THEY PRESSURE YOU FOR SEX. When your partner doesn’t respect your wishes or feelings regarding sex, this is a sign of a tendency towards exploitation, which often goes along with abuse. This, like most all abusive behaviors, starts subtly. They may pout or sulk if their sexual advance is denied, or make you feel guilty until you give in. They may begin having sex with you while you are asleep. They may push boundaries that you’ve blatantly expressed should not be crossed, or become rough with you without discussing it first. They may show little to no concern for your sexual wants and desires. But remember, any sexual coercion or force in a relationship is abuse, not a sign that abuse may be coming.
*These next four warning signs actually are examples of battering behavior, and their presence indicates that the person has already become abusive. Physical aggression towards a partner is abuse, even if it happens only once. “Violence” is behavior that physically hurts or frightens you, takes away freedom of movement, causes you to believe or fear that you will be physically harmed, or forces any sort of sexual contact or unwanted physical intimacy*
PAST BATTERING. The biggest predictor of whether someone is, or will be, abusive is past abuse. The abuser may say they have hit partners in the past, but blame them for the abuse (‘they made me do it,“ “they just made me so angry I couldn’t help it!”). You may hear from relatives or ex-partners that they are abusive. A batterer will abuse any person they are with if the relationship lasts long enough for the violence to begin. Situational circumstances do not make one’s personality abusive. Think about it: do you suddenly become a violent, abusive person in one relationship, yet are a fantastic partner in your next one? Chances are, no.
THREATS OF VIOLENCE AND INTIMIDATION. Intimidation and threats, even if it seems unintentional, is a sign that emotional abuse has most likely already begun. This includes vaguely threatening statements like, “You don’t want to see me mad,” or “You have no idea what I’m capable of,” as well as any threat of physical force meant to control you: “I’ll slap you if you talk to me like that/do that to me again,” “I’ll kill you,” “I’ll break your neck.” A batterer may raise a fist or purposely make you flinch. Most people do not threaten their partners in such an extreme manner; abusers will try to excuse their threats by saying “everybody talks like that.” The more involved you become with a threatening or intimidating person, the harder it is to leave them due to the level of fear that they instill in you over time.

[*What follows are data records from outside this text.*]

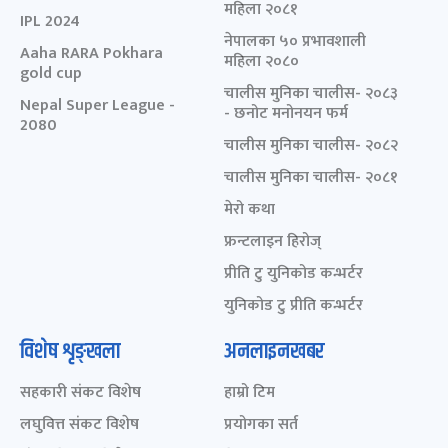
महिला २०८१
IPL 2024
नेपालका ५० प्रभावशाली
Aaha RARA Pokhara
महिला २०८०
gold cup
चालीस मुनिका चालीस- २०८३
Nepal Super League -
- छनोट मनोनयन फर्म
2080
चालीस मुनिका चालीस- २०८२
चालीस मुनिका चालीस- २०८१
मेरो कथा
फ्रन्टलाइन हिरोज्
प्रीति टु युनिकोड कन्भर्टर
युनिकोड टु प्रीति कन्भर्टर
विशेष शृङ्खला
अनलाइनखबर
सहकारी संकट विशेष
हाम्रो टिम
लघुवित्त संकट विशेष
प्रयोगका सर्त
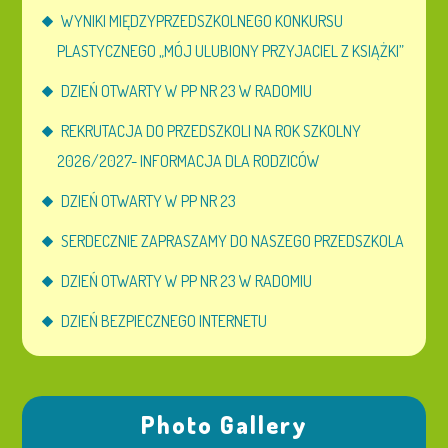
WYNIKI MIĘDZYPRZEDSZKOLNEGO KONKURSU
PLASTYCZNEGO „MÓJ ULUBIONY PRZYJACIEL Z KSIĄŻKI”
DZIEŃ OTWARTY W PP NR 23 W RADOMIU
REKRUTACJA DO PRZEDSZKOLI NA ROK SZKOLNY
2026/2027- INFORMACJA DLA RODZICÓW
DZIEŃ OTWARTY W PP NR 23
SERDECZNIE ZAPRASZAMY DO NASZEGO PRZEDSZKOLA
DZIEŃ OTWARTY W PP NR 23 W RADOMIU
DZIEŃ BEZPIECZNEGO INTERNETU
Photo Gallery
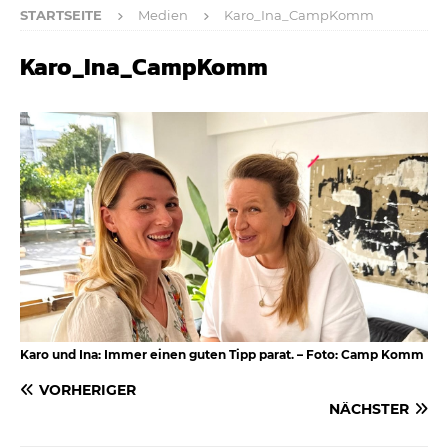
STARTSEITE
Medien
Karo_Ina_CampKomm
Karo_Ina_CampKomm
Karo und Ina: Immer einen guten Tipp parat. – Foto: Camp Komm
VORHERIGER
NÄCHSTER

BREAKING OR STRIKING OBJECTS. Breaking loved possessions is used as a punishment, but mostly to terrorize you into submission. The abuser may beat on the table with their fist, or throw objects around or near you, even if they don’t hit you. They may drive recklessly when angry, with you in the car. Again, this is extreme behavior. Not only is this a sign of extreme immaturity, but there is great danger when someone thinks they have the right to punish or frighten their partner.
ANY FORCE DURING AN ARGUMENT. This may involve the abuser holding you down, physically restraining you from leaving the room, or any pushing or shoving. They may hold you against the wall, telling them, “You’re going to listen to me!” It could also involve taking and hiding your keys to prevent you from leaving, locking you in or out of the house, or leaving you somewhere with no way to get home.

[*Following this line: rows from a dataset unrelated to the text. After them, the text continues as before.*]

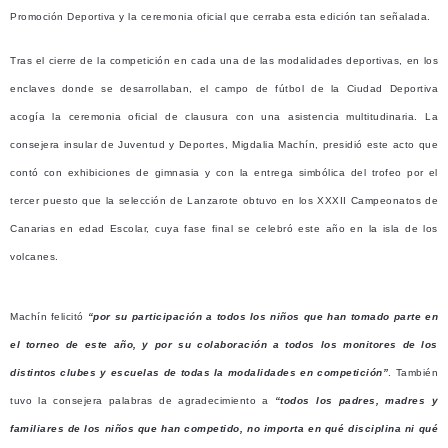
Promoción Deportiva y la ceremonia oficial que cerraba esta edición tan señalada.
Tras el cierre de la competición en cada una de las modalidades deportivas, en los
enclaves donde se desarrollaban, el campo de fútbol de la Ciudad Deportiva
acogía la ceremonia oficial de clausura con una asistencia multitudinaria. La
consejera insular de Juventud y Deportes, Migdalia Machín, presidió este acto que
contó con exhibiciones de gimnasia y con la entrega simbólica del trofeo por el
tercer puesto que la selección de Lanzarote obtuvo en los XXXII Campeonatos de
Canarias en edad Escolar, cuya fase final se celebró este año en la isla de los
volcanes.
Machín felicitó
“por su participación a todos los niños que han tomado parte en
el torneo de este año, y por su colaboración a todos los monitores de los
distintos clubes y escuelas de todas la modalidades en competición”
. También
tuvo la consejera palabras de agradecimiento a
“todos los padres, madres y
familiares de los niños que han competido, no importa en qué disciplina ni qué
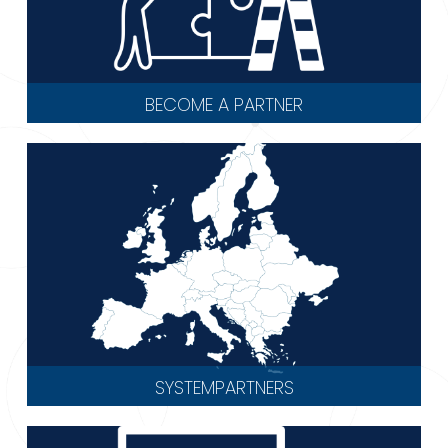
BECOME A PARTNER
SYSTEMPARTNERS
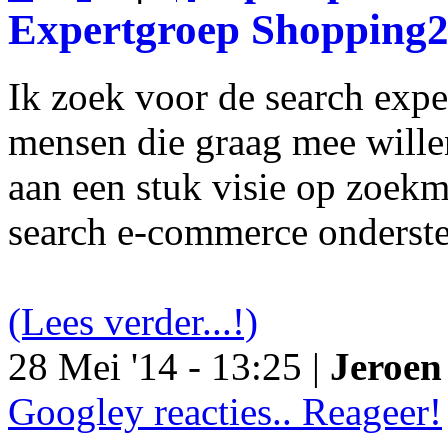
Expertgroep Shopping
Ik zoek voor de search exp
mensen die graag mee will
aan een stuk visie op zoekm
search e-commerce onderst
(Lees verder...!)
28 Mei '14 - 13:25 |
Jeroen 
Googley reacties.. Reageer!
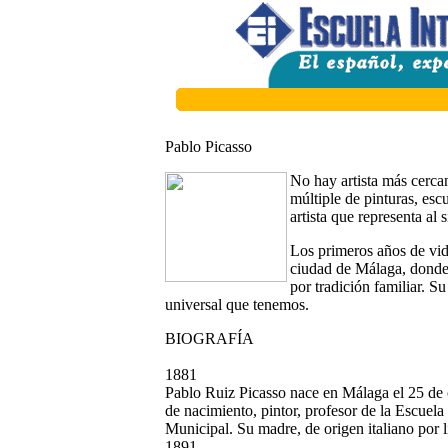
Pablo Picasso
No hay artista más cerca
múltiple de pinturas, esc
artista que representa al
Los primeros años de vid
ciudad de Málaga, donde
por tradición familiar. S
universal que tenemos.
BIOGRAFÍA
1881
Pablo Ruiz Picasso nace en Málaga el 25 de 
de nacimiento, pintor, profesor de la Escuel
Municipal. Su madre, de origen italiano por 
1891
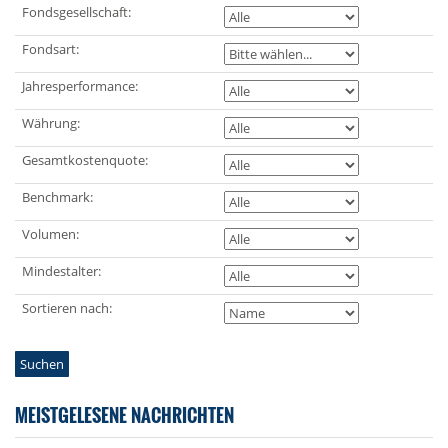
Fondsgesellschaft:
Fondsart:
Jahresperformance:
Währung:
Gesamtkostenquote:
Benchmark:
Volumen:
Mindestalter:
Sortieren nach:
Suchen
MEISTGELESENE NACHRICHTEN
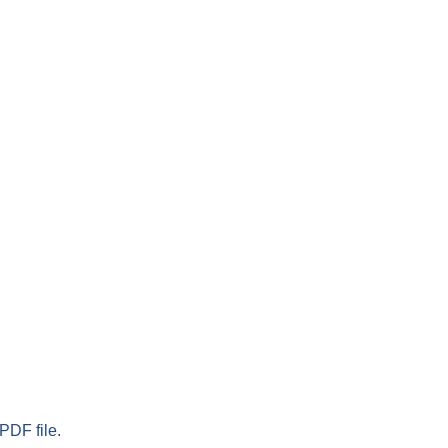
PDF file.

While all of these are signs to be wary of, be especially wary and consider getting out as soon as possible if your partner’s behavior rapidly progresses in extremeness. While some abusers exhibit these behaviors slowly at first, and some may always only show signs of these now and again, batterers who become extreme very quickly are especially dangerous, and more likely to be physically violent. It’s also important to be aware that as an abuser begins to enact the abusive behaviors, they’ll often believe that it’s you that’s changing, not them.

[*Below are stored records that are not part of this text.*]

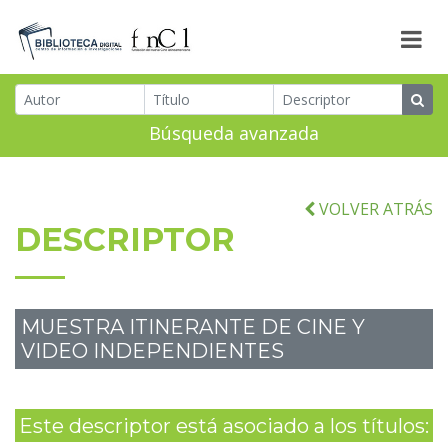
Búsqueda avanzada
VOLVER ATRÁS
DESCRIPTOR
MUESTRA ITINERANTE DE CINE Y
VIDEO INDEPENDIENTES
Este descriptor está asociado a los títulos:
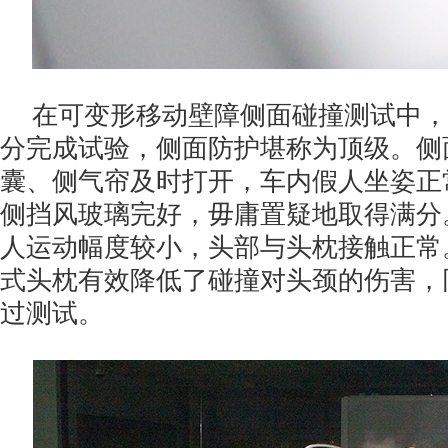
在可变形移动壁障侧面碰撞测试中，哈
分完成试验，侧面防护堪称为顶级。侧
囊、侧气帘及时打开，车内假人坐姿正
侧挡风玻璃完好，毋庸置疑地取得满分
人运动幅度较小，头部与头枕接触正常
式头枕有效降低了碰撞对头颈的伤害，
过测试。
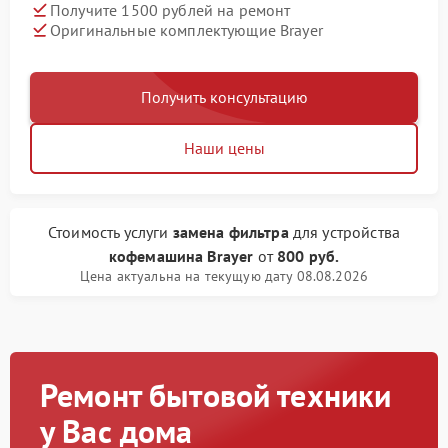
Получите 1500 рублей на ремонт
Оригинальные комплектующие Brayer
Получить консультацию
Наши цены
Стоимость услуги
замена фильтра
для устройства
кофемашина Brayer
от
800 руб.
Цена актуальна на текущую дату 08.08.2026
Ремонт бытовой техники
у Вас дома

If you know about these signs, you can pay attention if a partner starts to exhibit them, especially early in the relationship and may be able to avoid a potentially abusive relationship. And how do you know when it becomes abuse? These behaviors become abusive when they’re part of a pattern of abuse; a pattern of behavior. When your partner starts to exercise power over you through these, and other, behaviors in a way that is harmful to you and creates privilege within the relationship for them, it’s become abusive and it’s time to get out.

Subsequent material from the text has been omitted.